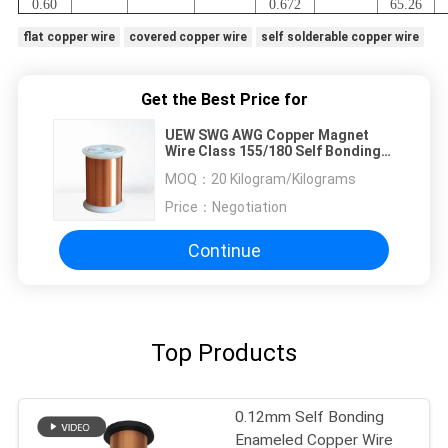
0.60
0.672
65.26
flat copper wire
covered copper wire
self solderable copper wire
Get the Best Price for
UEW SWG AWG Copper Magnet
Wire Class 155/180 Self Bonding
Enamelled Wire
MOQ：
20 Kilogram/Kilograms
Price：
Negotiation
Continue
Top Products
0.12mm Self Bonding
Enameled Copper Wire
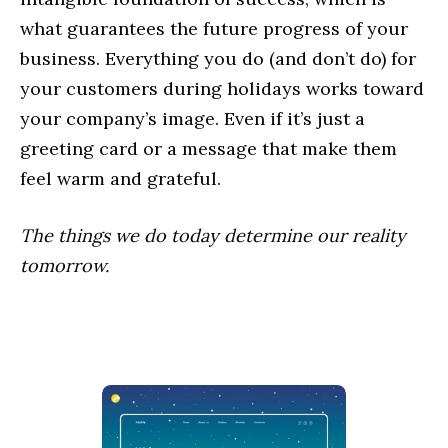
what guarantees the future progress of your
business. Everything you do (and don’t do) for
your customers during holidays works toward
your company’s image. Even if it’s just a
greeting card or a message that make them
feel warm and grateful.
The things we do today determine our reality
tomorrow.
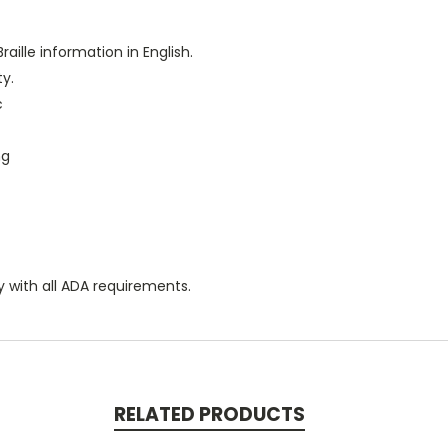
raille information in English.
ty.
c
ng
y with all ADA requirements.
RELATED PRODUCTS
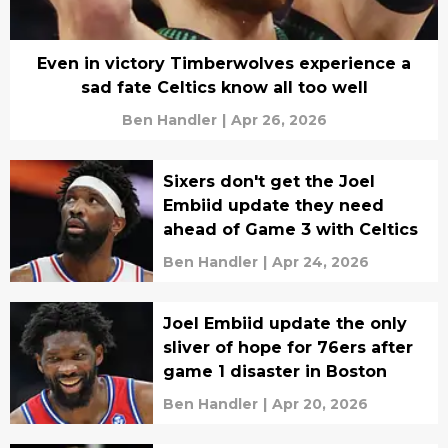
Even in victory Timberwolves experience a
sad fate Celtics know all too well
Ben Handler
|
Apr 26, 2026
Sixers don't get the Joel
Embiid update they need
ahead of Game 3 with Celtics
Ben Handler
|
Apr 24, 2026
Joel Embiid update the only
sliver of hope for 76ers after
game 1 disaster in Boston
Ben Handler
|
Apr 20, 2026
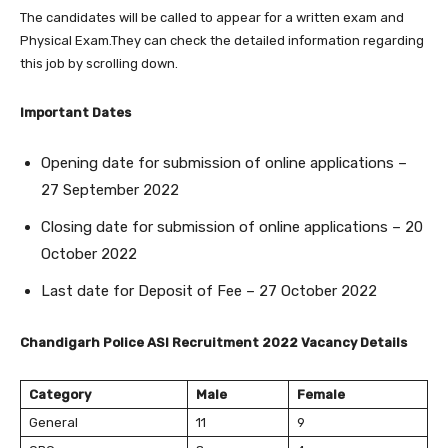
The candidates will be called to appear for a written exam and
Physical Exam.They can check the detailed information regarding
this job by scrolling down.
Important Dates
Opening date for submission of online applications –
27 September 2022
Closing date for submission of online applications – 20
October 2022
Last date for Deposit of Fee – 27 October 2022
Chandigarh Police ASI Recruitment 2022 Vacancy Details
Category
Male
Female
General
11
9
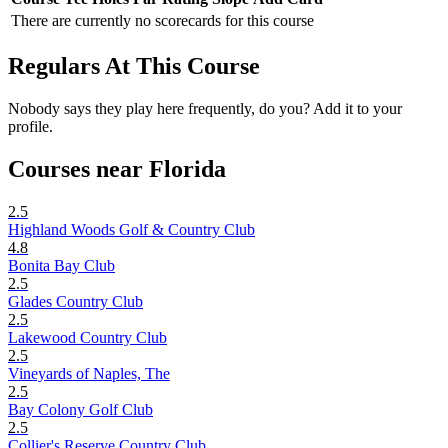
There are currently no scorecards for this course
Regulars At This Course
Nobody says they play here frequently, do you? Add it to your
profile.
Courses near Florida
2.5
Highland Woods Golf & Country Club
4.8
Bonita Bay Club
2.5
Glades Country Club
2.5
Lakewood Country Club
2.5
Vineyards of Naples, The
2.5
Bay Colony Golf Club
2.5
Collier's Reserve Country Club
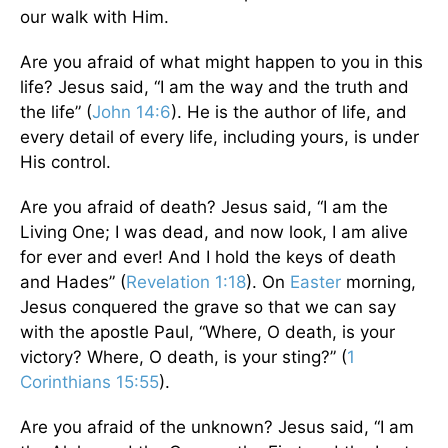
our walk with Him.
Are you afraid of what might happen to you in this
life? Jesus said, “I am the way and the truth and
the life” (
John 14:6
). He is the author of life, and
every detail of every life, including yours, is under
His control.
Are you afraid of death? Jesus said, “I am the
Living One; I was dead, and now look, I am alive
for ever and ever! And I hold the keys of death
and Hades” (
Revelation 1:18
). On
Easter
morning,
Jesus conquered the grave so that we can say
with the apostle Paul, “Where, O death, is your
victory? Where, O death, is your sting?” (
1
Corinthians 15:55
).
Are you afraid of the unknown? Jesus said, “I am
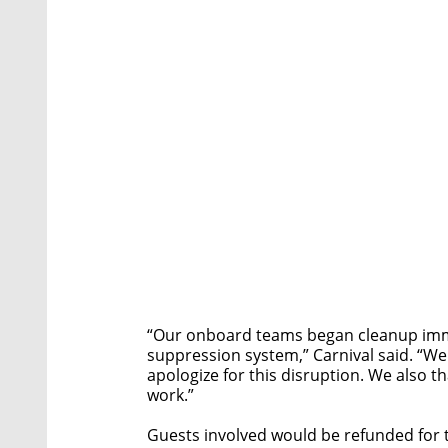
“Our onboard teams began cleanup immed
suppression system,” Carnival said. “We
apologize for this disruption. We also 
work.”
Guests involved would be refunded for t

───

> _Task brief_:
Look above for the line with "Collier's Reserve Country Club" and the line with "Are you afraid of death?". Give again exactly those two lines and all lines between them, pictures excluded.

> _Your response_:
Collier's Reserve Country Club
our walk with Him.
Are you afraid of what might happen to you in this
life? Jesus said, “I am the way and the truth and
the life” (
John 14:6
). He is the author of life, and
every detail of every life, including yours, is under
His control.
Are you afraid of death? Jesus said, “I am the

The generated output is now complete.